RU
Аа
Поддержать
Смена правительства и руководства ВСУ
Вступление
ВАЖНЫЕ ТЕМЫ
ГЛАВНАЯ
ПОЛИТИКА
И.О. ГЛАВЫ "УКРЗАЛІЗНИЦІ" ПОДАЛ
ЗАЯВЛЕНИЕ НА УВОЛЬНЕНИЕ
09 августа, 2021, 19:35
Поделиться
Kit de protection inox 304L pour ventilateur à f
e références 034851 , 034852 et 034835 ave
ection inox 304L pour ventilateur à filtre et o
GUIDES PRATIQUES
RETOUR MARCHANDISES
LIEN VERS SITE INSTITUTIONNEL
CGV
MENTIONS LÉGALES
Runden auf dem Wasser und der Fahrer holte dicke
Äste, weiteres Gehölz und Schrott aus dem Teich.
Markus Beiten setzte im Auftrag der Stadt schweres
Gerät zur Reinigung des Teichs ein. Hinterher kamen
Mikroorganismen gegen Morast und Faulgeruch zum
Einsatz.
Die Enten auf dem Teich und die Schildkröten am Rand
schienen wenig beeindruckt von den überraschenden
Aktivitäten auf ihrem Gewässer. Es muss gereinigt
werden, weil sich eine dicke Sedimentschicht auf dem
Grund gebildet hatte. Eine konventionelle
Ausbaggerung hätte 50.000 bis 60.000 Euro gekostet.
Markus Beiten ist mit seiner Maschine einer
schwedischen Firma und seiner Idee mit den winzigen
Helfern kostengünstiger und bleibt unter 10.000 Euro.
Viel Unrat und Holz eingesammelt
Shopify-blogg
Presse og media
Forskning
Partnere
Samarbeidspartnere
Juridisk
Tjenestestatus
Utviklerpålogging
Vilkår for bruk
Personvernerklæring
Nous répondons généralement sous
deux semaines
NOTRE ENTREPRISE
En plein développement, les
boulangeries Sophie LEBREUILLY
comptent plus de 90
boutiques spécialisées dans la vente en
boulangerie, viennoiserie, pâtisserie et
★ ★ ★ ★
* [EXERCISE] Begin with the line holding "Utviklerpålogging" and end with the last line of the material. Write out those lines exactly, and only those.

* [WRITTEN SOLUTION]
Utviklerpålogging
Vilkår for bruk
Personvernerklæring
Nous répondons généralement sous
deux semaines
NOTRE ENTREPRISE
En plein développement, les
boulangeries Sophie LEBREUILLY
comptent plus de 90
boutiques spécialisées dans la vente en
boulangerie, viennoiserie, pâtisserie et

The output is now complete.